[SUPPLIED DATA — start]

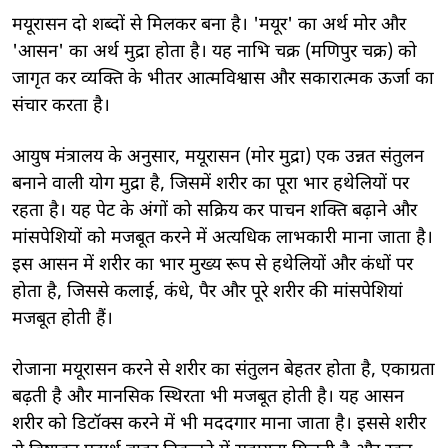
मयूरासन दो शब्दों से मिलकर बना है। 'मयूर' का अर्थ मोर और
'आसन' का अर्थ मुद्रा होता है। यह नाभि चक्र (मणिपुर चक्र) को
जागृत कर व्यक्ति के भीतर आत्मविश्वास और सकारात्मक ऊर्जा का
संचार करता है।
आयुष मंत्रालय के अनुसार, मयूरासन (मोर मुद्रा) एक उन्नत संतुलन
बनाने वाली योग मुद्रा है, जिसमें शरीर का पूरा भार हथेलियों पर
रहता है। यह पेट के अंगों को सक्रिय कर पाचन शक्ति बढ़ाने और
मांसपेशियों को मजबूत करने में अत्यधिक लाभकारी माना जाता है।
इस आसन में शरीर का भार मुख्य रूप से हथेलियों और कंधों पर
होता है, जिससे कलाई, कंधे, पैर और पूरे शरीर की मांसपेशियां
मजबूत होती हैं।
रोजाना मयूरासन करने से शरीर का संतुलन बेहतर होता है, एकाग्रता
बढ़ती है और मानसिक स्थिरता भी मजबूत होती है। यह आसन
शरीर को डिटॉक्स करने में भी मददगार माना जाता है। इससे शरीर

[SUPPLIED DATA — finish]

PROBLEM REQUIREMENTS: Please repeat the lines above exactly, beginning with the line that contains "(मणिपुर चक्र) को" and ending with the final one.

PROBLEM SOLUTION:
'आसन' का अर्थ मुद्रा होता है। यह नाभि चक्र (मणिपुर चक्र) को
जागृत कर व्यक्ति के भीतर आत्मविश्वास और सकारात्मक ऊर्जा का
संचार करता है।
आयुष मंत्रालय के अनुसार, मयूरासन (मोर मुद्रा) एक उन्नत संतुलन
बनाने वाली योग मुद्रा है, जिसमें शरीर का पूरा भार हथेलियों पर
रहता है। यह पेट के अंगों को सक्रिय कर पाचन शक्ति बढ़ाने और
मांसपेशियों को मजबूत करने में अत्यधिक लाभकारी माना जाता है।
इस आसन में शरीर का भार मुख्य रूप से हथेलियों और कंधों पर
होता है, जिससे कलाई, कंधे, पैर और पूरे शरीर की मांसपेशियां
मजबूत होती हैं।
रोजाना मयूरासन करने से शरीर का संतुलन बेहतर होता है, एकाग्रता
बढ़ती है और मानसिक स्थिरता भी मजबूत होती है। यह आसन
शरीर को डिटॉक्स करने में भी मददगार माना जाता है। इससे शरीर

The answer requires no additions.